#### Directions for this task:
Where the records below reach the line containing "Fast Connector", start transcribing, and end with the line containing "Kaze (Glitter)", exactly and with nothing else added.

#### Records to process:

=== Begin Enclosure ===

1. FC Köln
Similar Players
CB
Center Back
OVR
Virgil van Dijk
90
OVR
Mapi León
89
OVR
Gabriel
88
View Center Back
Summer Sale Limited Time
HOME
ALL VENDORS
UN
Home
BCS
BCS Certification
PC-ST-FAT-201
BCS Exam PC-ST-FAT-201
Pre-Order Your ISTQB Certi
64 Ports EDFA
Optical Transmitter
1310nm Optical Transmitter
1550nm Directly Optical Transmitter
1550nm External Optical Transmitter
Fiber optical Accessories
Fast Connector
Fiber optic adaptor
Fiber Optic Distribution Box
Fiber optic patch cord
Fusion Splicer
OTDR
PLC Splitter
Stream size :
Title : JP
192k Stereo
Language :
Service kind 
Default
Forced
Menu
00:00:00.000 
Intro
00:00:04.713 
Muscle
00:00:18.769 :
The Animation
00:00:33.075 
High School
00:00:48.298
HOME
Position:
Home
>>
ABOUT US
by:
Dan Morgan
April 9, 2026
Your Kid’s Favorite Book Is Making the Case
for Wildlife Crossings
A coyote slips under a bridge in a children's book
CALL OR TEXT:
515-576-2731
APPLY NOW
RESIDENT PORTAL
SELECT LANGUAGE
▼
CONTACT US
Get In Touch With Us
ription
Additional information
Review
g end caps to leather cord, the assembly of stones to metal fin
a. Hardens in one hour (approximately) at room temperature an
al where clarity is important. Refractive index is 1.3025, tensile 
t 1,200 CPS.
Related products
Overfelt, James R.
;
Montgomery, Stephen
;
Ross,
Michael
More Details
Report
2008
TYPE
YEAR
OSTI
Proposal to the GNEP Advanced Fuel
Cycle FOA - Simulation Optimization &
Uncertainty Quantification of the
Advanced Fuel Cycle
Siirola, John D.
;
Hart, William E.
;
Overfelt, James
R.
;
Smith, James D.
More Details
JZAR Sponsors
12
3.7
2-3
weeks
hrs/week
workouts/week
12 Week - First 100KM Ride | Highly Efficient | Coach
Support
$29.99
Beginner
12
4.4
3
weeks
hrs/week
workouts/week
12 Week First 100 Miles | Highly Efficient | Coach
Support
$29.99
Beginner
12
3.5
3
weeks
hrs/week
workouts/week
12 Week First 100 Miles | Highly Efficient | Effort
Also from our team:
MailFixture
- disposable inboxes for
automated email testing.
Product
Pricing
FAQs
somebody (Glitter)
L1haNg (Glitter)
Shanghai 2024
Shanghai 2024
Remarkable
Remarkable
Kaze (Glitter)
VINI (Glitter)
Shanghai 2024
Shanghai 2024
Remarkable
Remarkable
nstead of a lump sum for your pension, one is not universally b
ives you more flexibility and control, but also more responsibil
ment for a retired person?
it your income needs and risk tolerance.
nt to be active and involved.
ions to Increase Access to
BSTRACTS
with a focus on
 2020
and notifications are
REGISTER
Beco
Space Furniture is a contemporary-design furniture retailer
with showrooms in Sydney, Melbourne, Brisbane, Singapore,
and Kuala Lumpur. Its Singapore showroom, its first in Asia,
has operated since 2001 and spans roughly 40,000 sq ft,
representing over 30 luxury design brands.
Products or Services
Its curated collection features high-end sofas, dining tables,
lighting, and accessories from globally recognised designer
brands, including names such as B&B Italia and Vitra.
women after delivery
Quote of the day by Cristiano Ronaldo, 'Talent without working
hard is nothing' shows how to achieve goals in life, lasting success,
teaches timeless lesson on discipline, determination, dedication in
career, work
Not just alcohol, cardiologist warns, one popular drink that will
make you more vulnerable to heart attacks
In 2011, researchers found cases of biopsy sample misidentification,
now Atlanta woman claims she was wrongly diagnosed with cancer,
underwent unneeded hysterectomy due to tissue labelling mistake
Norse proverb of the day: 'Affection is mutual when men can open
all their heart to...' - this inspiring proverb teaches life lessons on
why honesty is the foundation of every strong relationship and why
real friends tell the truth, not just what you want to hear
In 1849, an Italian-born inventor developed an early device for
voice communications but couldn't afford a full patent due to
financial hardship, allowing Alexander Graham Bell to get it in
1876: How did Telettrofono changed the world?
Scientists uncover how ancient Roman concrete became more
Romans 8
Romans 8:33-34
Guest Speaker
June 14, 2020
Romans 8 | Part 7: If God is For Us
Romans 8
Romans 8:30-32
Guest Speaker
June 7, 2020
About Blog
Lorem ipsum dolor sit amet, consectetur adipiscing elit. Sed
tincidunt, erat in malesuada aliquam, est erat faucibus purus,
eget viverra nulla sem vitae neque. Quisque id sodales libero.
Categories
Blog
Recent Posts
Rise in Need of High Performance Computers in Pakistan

=== End Enclosure ===

#### Written answer:
Fast Connector
Fiber optic adaptor
Fiber Optic Distribution Box
Fiber optic patch cord
Fusion Splicer
OTDR
PLC Splitter
Stream size :
Title : JP
192k Stereo
Language :
Service kind 
Default
Forced
Menu
00:00:00.000 
Intro
00:00:04.713 
Muscle
00:00:18.769 :
The Animation
00:00:33.075 
High School
00:00:48.298
HOME
Position:
Home
>>
ABOUT US
by:
Dan Morgan
April 9, 2026
Your Kid’s Favorite Book Is Making the Case
for Wildlife Crossings
A coyote slips under a bridge in a children's book
CALL OR TEXT:
515-576-2731
APPLY NOW
RESIDENT PORTAL
SELECT LANGUAGE
▼
CONTACT US
Get In Touch With Us
ription
Additional information
Review
g end caps to leather cord, the assembly of stones to metal fin
a. Hardens in one hour (approximately) at room temperature an
al where clarity is important. Refractive index is 1.3025, tensile 
t 1,200 CPS.
Related products
Overfelt, James R.
;
Montgomery, Stephen
;
Ross,
Michael
More Details
Report
2008
TYPE
YEAR
OSTI
Proposal to the GNEP Advanced Fuel
Cycle FOA - Simulation Optimization &
Uncertainty Quantification of the
Advanced Fuel Cycle
Siirola, John D.
;
Hart, William E.
;
Overfelt, James
R.
;
Smith, James D.
More Details
JZAR Sponsors
12
3.7
2-3
weeks
hrs/week
workouts/week
12 Week - First 100KM Ride | Highly Efficient | Coach
Support
$29.99
Beginner
12
4.4
3
weeks
hrs/week
workouts/week
12 Week First 100 Miles | Highly Efficient | Coach
Support
$29.99
Beginner
12
3.5
3
weeks
hrs/week
workouts/week
12 Week First 100 Miles | Highly Efficient | Effort
Also from our team:
MailFixture
- disposable inboxes for
automated email testing.
Product
Pricing
FAQs
somebody (Glitter)
L1haNg (Glitter)
Shanghai 2024
Shanghai 2024
Remarkable
Remarkable
Kaze (Glitter)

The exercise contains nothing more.